Between the two tablespoons of flax seed and the four tablets of strawberry-flavored fish oil I take daily, I ingest four grams of Omega 3 fatty acids every day not counting what’s in the fortified foods I eat throughout the day. But is this really doing anything for me?
We’ve been bombarded with articles about research showing the amazing benefits of EPA and DHA, two important fatty acids found in fish oil. If everything we read is true, fish oil can reduce blood clotting, optimize brain function and lessen the painful effects of rheumatoid arthritis.
But in a Wall Street Journal article last week, a Harvard physician was quoted as saying that the kind of benefits seen in benefits seen in clinical trials “involved much higher doses than you see recommended on supplement labels.” While this may be true, the consensus among medical professionals remains that Omega 3 Fatty acids offers tremendous benefits even at four mg daily and its popularity has made it the “fifth-best selling dietary supplement, behind multivitamins, calcium and vitamins C and E,” according to the WSJ article by David Stipp.
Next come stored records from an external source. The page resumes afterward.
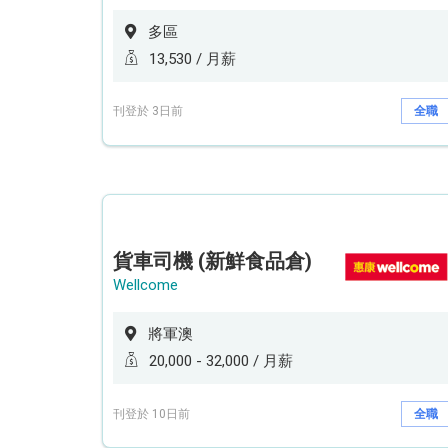
多區
13,530 / 月薪
刊登於 3日前
全職
貨車司機 (新鮮食品倉)
Wellcome
將軍澳
20,000 - 32,000 / 月薪
刊登於 10日前
全職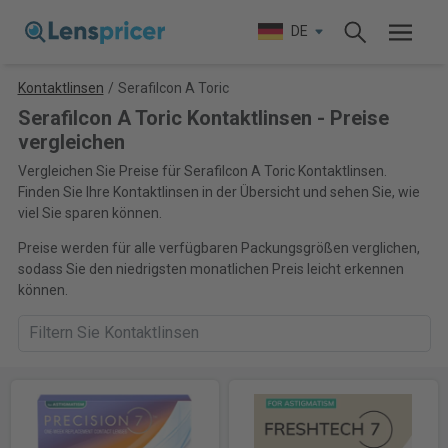
DE
Kontaktlinsen
/
Serafilcon A Toric
Serafilcon A Toric Kontaktlinsen - Preise
vergleichen
Vergleichen Sie Preise für Serafilcon A Toric Kontaktlinsen.
Finden Sie Ihre Kontaktlinsen in der Übersicht und sehen Sie, wie
viel Sie sparen können.
Preise werden für alle verfügbaren Packungsgrößen verglichen,
sodass Sie den niedrigsten monatlichen Preis leicht erkennen
können.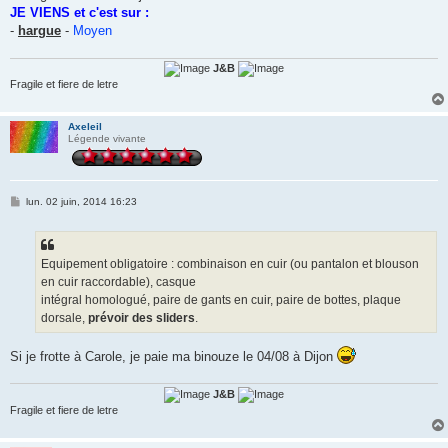
JE VIENS et c'est sur :
-
hargue
-
Moyen
J&B
Fragile et fiere de letre
Axeleil
Légende vivante
M
lun. 02 juin, 2014 16:23
e
s
s
a
g
Equipement obligatoire : combinaison en cuir (ou pantalon et blouson
e
en cuir raccordable), casque
intégral homologué, paire de gants en cuir, paire de bottes, plaque
dorsale,
prévoir des sliders
.
Si je frotte à Carole, je paie ma binouze le 04/08 à Dijon
J&B
Fragile et fiere de letre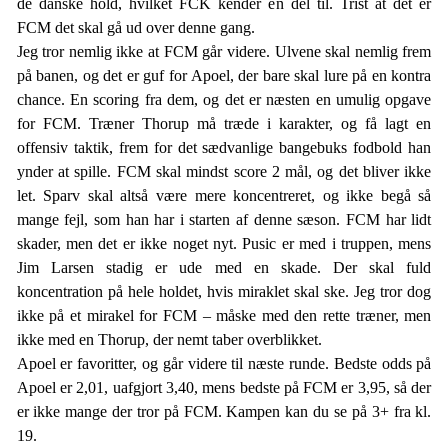
de danske hold, hvilket FCK kender en del til. Trist at det er
FCM det skal gå ud over denne gang.
Jeg tror nemlig ikke at FCM går videre. Ulvene skal nemlig frem
på banen, og det er guf for Apoel, der bare skal lure på en kontra
chance. En scoring fra dem, og det er næsten en umulig opgave
for FCM. Træner Thorup må træde i karakter, og få lagt en
offensiv taktik, frem for det sædvanlige bangebuks fodbold han
ynder at spille. FCM skal mindst score 2 mål, og det bliver ikke
let. Sparv skal altså være mere koncentreret, og ikke begå så
mange fejl, som han har i starten af denne sæson. FCM har lidt
skader, men det er ikke noget nyt. Pusic er med i truppen, mens
Jim Larsen stadig er ude med en skade. Der skal fuld
koncentration på hele holdet, hvis miraklet skal ske. Jeg tror dog
ikke på et mirakel for FCM – måske med den rette træner, men
ikke med en Thorup, der nemt taber overblikket.
Apoel er favoritter, og går videre til næste runde. Bedste odds på
Apoel er 2,01, uafgjort 3,40, mens bedste på FCM er 3,95, så der
er ikke mange der tror på FCM. Kampen kan du se på 3+ fra kl.
19.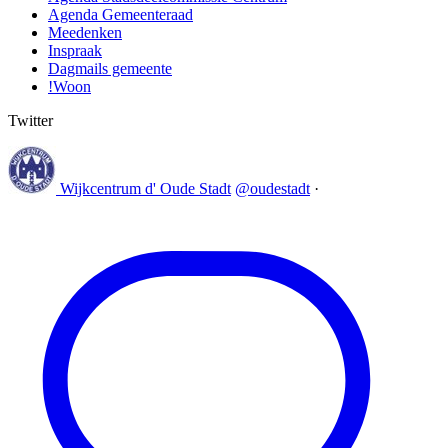
Agenda Gemeenteraad
Meedenken
Inspraak
Dagmails gemeente
!Woon
Twitter
Wijkcentrum d' Oude Stadt
@oudestadt
·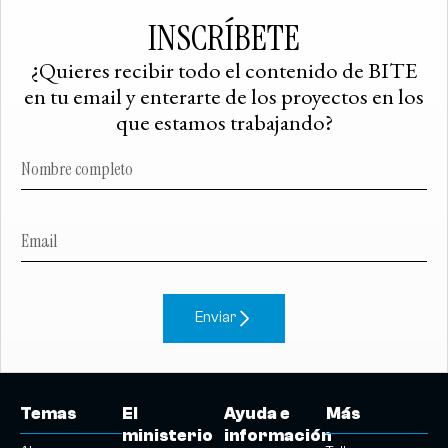
INSCRÍBETE
¿Quieres recibir todo el contenido de BITE
en tu email y enterarte de los proyectos en los
que estamos trabajando?
Enviar
Temas
El
Ayuda e
Más
ministerio
información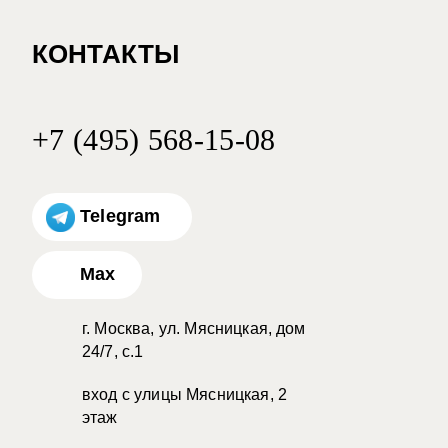
КОНТАКТЫ
+7 (495) 568-15-08
Telegram
Max
г. Москва, ул. Мясницкая, дом
24/7, с.1
вход с улицы Мясницкая, 2
этаж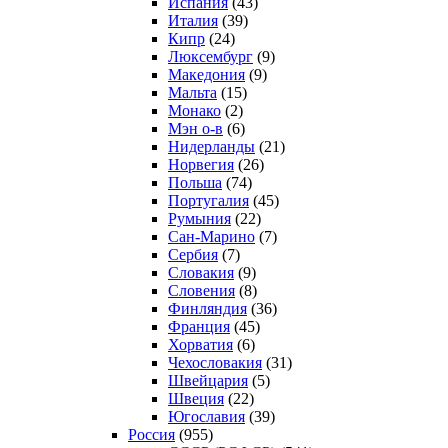
Испания
(43)
Италия
(39)
Кипр
(24)
Люксембург
(9)
Македония
(9)
Мальта
(15)
Монако
(2)
Мэн о-в
(6)
Нидерланды
(21)
Норвегия
(26)
Польша
(74)
Португалия
(45)
Румыния
(22)
Сан-Марино
(7)
Сербия
(7)
Словакия
(9)
Словения
(8)
Финляндия
(36)
Франция
(45)
Хорватия
(6)
Чехословакия
(31)
Швейцария
(5)
Швеция
(22)
Югославия
(39)
Россия
(955)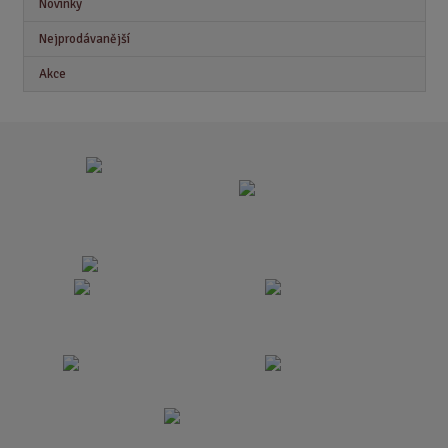
Novinky
t
Nejprodávanější
Akce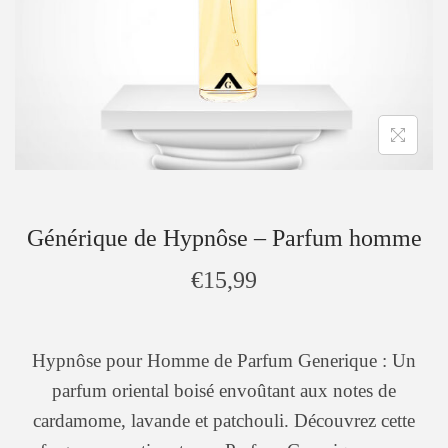
Générique de Hypnôse – Parfum homme
€
15,99
Hypnôse pour Homme de Parfum Generique : Un
parfum oriental boisé envoûtant aux notes de
cardamome, lavande et patchouli. Découvrez cette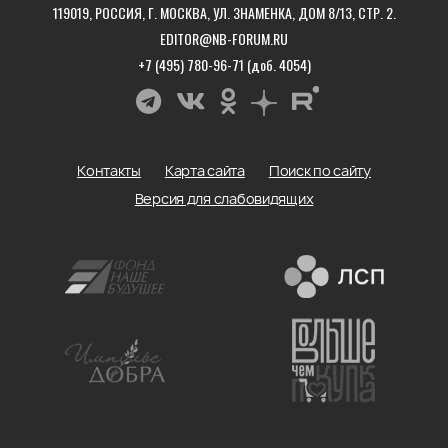
119019, РОССИЯ, Г. МОСКВА, УЛ. ЗНАМЕНКА, ДОМ 8/13, СТР. 2.
EDITOR@NB-FORUM.RU
+7 (495) 780-96-71 (доб. 4054)
Контакты
Карта сайта
Поиск по сайту
Версия для слабовидящих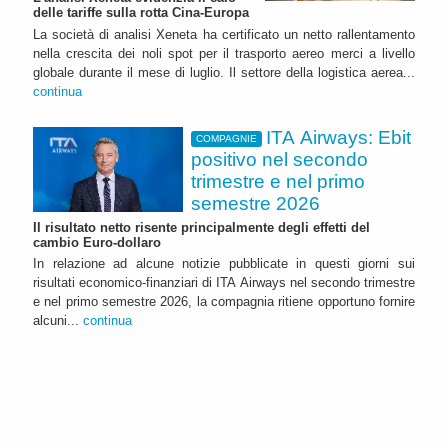
delle tariffe sulla rotta Cina-Europa
La società di analisi Xeneta ha certificato un netto rallentamento
nella crescita dei noli spot per il trasporto aereo merci a livello
globale durante il mese di luglio. Il settore della logistica aerea...
continua
ITA Airways: Ebit
COMPAGNIE
positivo nel secondo
trimestre e nel primo
semestre 2026
Il risultato netto risente principalmente degli effetti del
cambio Euro-dollaro
In relazione ad alcune notizie pubblicate in questi giorni sui
risultati economico-finanziari di ITA Airways nel secondo trimestre
e nel primo semestre 2026, la compagnia ritiene opportuno fornire
alcuni...
continua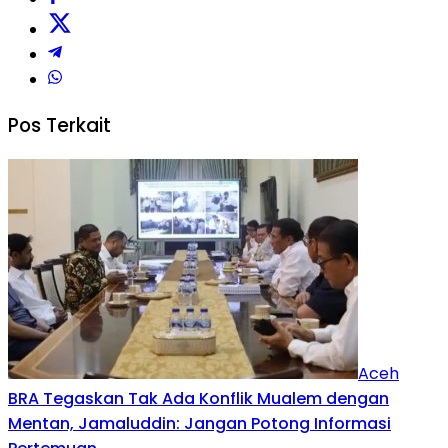
Pos Terkait
Aceh
BRA Tegaskan Tak Ada Konflik Mualem dengan
Mentan, Jamaluddin: Jangan Potong Informasi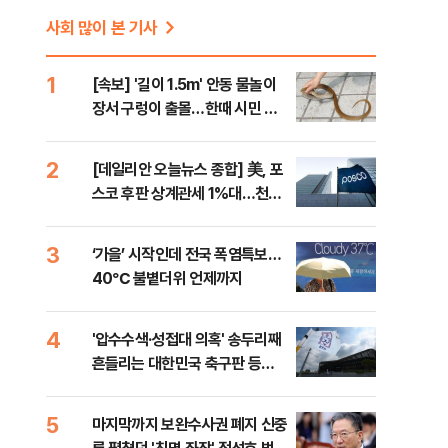
사회 많이 본 기사
1
[속보] '길이 1.5m' 안동 물놀이
장서 구렁이 출몰…한때 시민 대
피 소동
2
[데일리안 오늘뉴스 종합] 美, 포
스코 후판 상계관세 1%대…천하
람, 의원 최초 논산훈련소 2박3일
'입소'
3
‘가을’ 시작인데 전국 폭염특보…
40℃ 불볕더위 언제까지
4
'압수수색·성접대 의혹' 송두리째
흔들리는 대한민국 축구판 등
[8/7(금) 데일리안 출근길 뉴스]
5
마지막까지 보완수사권 폐지 신중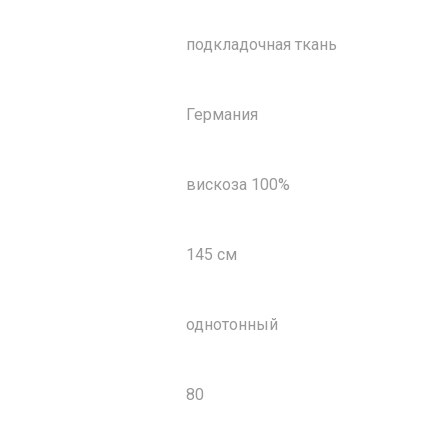
подкладочная ткань
Германия
вискоза 100%
145 см
однотонный
80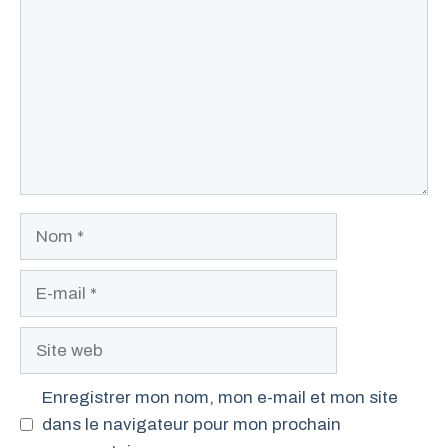
Nom
E-
mail
Site
web
Enregistrer mon nom, mon e-mail et mon site
dans le navigateur pour mon prochain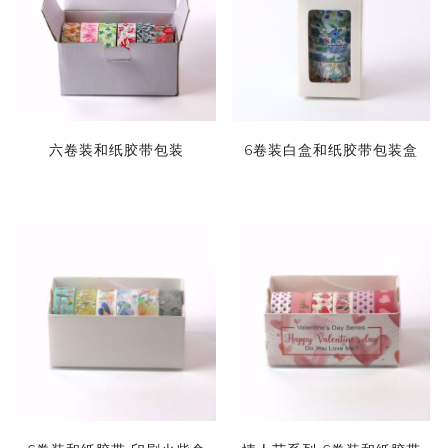
六卷装和纸胶带包装
6卷装白盒和纸胶带包装盒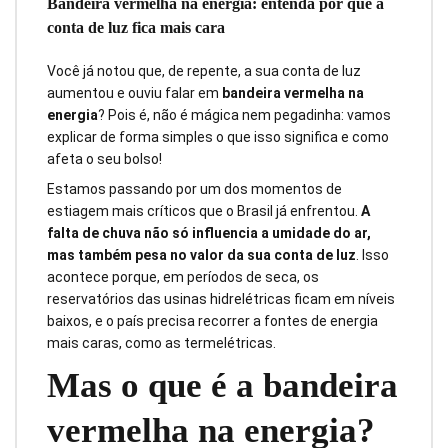
Bandeira vermelha na energia: entenda por que a
conta de luz fica mais cara
Você já notou que, de repente, a sua conta de luz
aumentou e ouviu falar em
bandeira vermelha na
energia
? Pois é, não é mágica nem pegadinha: vamos
explicar de forma simples o que isso significa e como
afeta o seu bolso!
Estamos passando por um dos momentos de
estiagem mais críticos que o Brasil já enfrentou.
A
falta de chuva não só influencia a umidade do ar,
mas também pesa no valor da sua conta de luz
. Isso
acontece porque, em períodos de seca, os
reservatórios das usinas hidrelétricas ficam em níveis
baixos, e o país precisa recorrer a fontes de energia
mais caras, como as termelétricas.
Mas o que é a bandeira
vermelha na energia?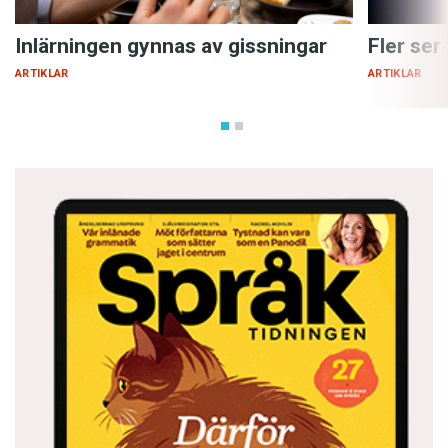
Inlärningen gynnas av gissningar
Fler ser
ARTIKLAR
ARTIKLAR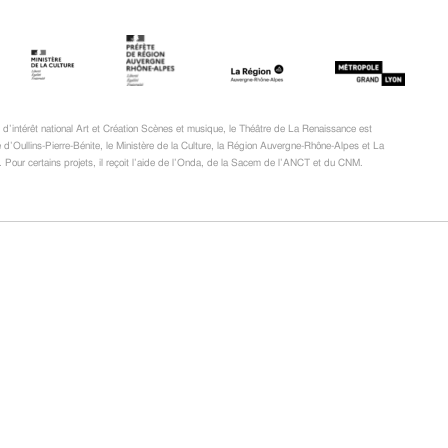
d’intérêt national Art et Création Scènes et musique, le Théâtre de La Renaissance est
e d’Oullins-Pierre-Bénite, le Ministère de la Culture, la Région Auvergne-Rhône-Alpes et La
 Pour certains projets, il reçoit l’aide de l’Onda, de la Sacem de l’ANCT et du CNM.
How does it help menopausal women? Dr. Barry Sears, author of the Anti-Inflammatory Diet (of which fish oil is a key component) believes that the plunge in estrogen levels during menopause causes an increase in the production of insulin, which can be reduced or even eliminated by fish oil. Dr. Elizabeth Lee Vliet in her book, Women, Weight and Hormones includes Omega 3 and Omega 6 fatty acids in her list of supplements that are critical to a successful weight loss program. Even the American Heart Association recommends eating fish twice weekly for the lean protein as well as the Omega Fatty acids.
Is fish oil or flax seed part of your diet?